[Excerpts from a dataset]
== Segment start ==

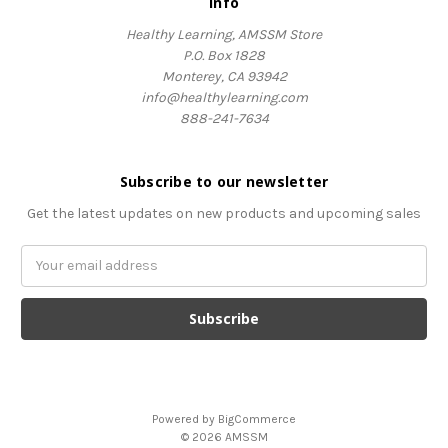
Info
Healthy Learning, AMSSM Store
P.O. Box 1828
Monterey, CA 93942
info@healthylearning.com
888-241-7634
Subscribe to our newsletter
Get the latest updates on new products and upcoming sales
Email
Address
Powered by
BigCommerce
© 2026 AMSSM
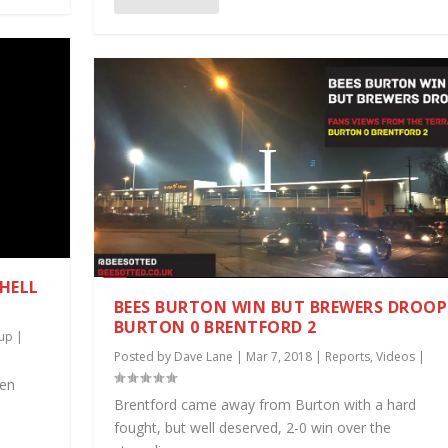
 HELL
BEES BURTON WIN BUT BREWERS DROOP
BURTON 0 BRENTFORD 2
up
|
Posted by
Dave Lane
|
Mar 7, 2018
|
Reports
,
Videos
|
een
Brentford came away from Burton with a hard
fought, but well deserved, 2-0 win over the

== Segment end ==

**WORK REQUEST:**
Leave out the pictures and print each record exactly as it stands.

**RESPONSE BELOW:**
Info
Healthy Learning, AMSSM Store
P.O. Box 1828
Monterey, CA 93942
info@healthylearning.com
888-241-7634
Subscribe to our newsletter
Get the latest updates on new products and upcoming sales
Email
Address
Powered by
BigCommerce
© 2026 AMSSM
 HELL
BEES BURTON WIN BUT BREWERS DROOP
BURTON 0 BRENTFORD 2
up
|
Posted by
Dave Lane
|
Mar 7, 2018
|
Reports
,
Videos
|
een
Brentford came away from Burton with a hard
fought, but well deserved, 2-0 win over the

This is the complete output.